Tim Pagliara of CapWealth Group agrees that the Biden administration must reissue the capital rule.

"The revelation that FHFA ignored the stress test in formulating capital rules should be troubling to anyone concerned about affordable housing," Pagliara told ValueWalk in an email. "We are in the middle of a housing crisis amid the miscalculation of our regulator. Too much capital will hamper the GSE's mission of providing affordable mortgage liquidity for underserved markets. The Biden administration can rectify this by calling on acting director Sandra Thompson to re-propose the capital rule immediately."

Howard also laid out a framework to help the FHFA create a "rigorous and highly effective capital regime for Fannie and Freddie." He said only three elements are needed to create the rule: "a true risk-based capital requirement based on a stress test run on each company's book of business every quarter, with no cushions or add-ons; a single 'all-purpose' capital cushion, calculated as a percentage of this true risk-based requirement and a minimum capital percentage."

Howard explained that the GSEs' required capital would be the higher number of the risk-based amount plus the capital cushion and the minimum percentage. He added that to implement such a plan, the FHFA would only need to decide two numbers, the multiple to be applied to the stress test results that determine the size of the risk-based capital cushion and the minimum capital percentage.

Where Fannie Mae And Freddie Mac's Capital Requirement Should Be

Howard suggested that the multiple should be large enough to provide "meaningful protection" against the unexpected or error in the model of the stress test but not so big that it overrides the true risk-based element and distorts the GSEs' credit pricing. He believes a multiple of 1.3 is about as big it could be without violating the second principle.

Another factor the FHFA should consider when determining the size of the cushion is the fact that the amount of capital Fannie and Freddie will actually hold will be more than the bigger of the minimum or the risk-based standard.
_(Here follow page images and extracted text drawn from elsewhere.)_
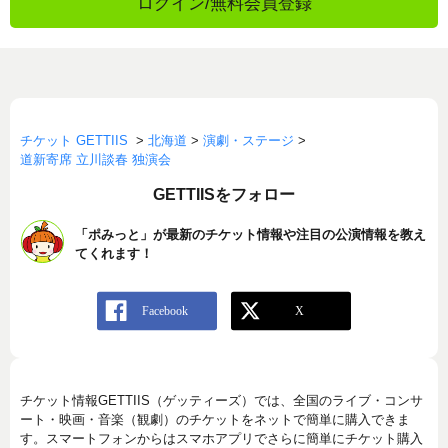
ログイン/無料会員登録
チケット GETTIIS
>
北海道
>
演劇・ステージ
>
道新寄席 立川談春 独演会
GETTIISをフォロー
「ポみっと」が最新のチケット情報や注目の公演情報を教え
てくれます！
チケット情報GETTIIS（ゲッティーズ）では、全国のライブ・コンサ
ート・映画・音楽（観劇）のチケットをネットで簡単に購入できま
す。スマートフォンからはスマホアプリでさらに簡単にチケット購入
Howard suggests that Fannie Mae's and Freddie Mac's minimum capital requirement should be at 2.5% instead of the 4.55% set by Calabria, and he gave three reasons for his argument. The first is that HERA already contains a 2.5% capital requirement for the GSEs' on-balance-sheet assets with a 45-basis-point requirement for their off-balance-sheet guarantees, which they only take credit risk on.

Second, he pointed out that the FHFA's June 2018 capital proposal stated that the conservative of the two alternatives for the GSEs' minimum capital was 2.5% of on-balance-sheet assets and off-balance-sheet guarantees. Finally, Howard said 2.5% is also the minimum in the capital rule set by Calabria if excluding the "prescribed leverage buffer amount," which is 1.5%.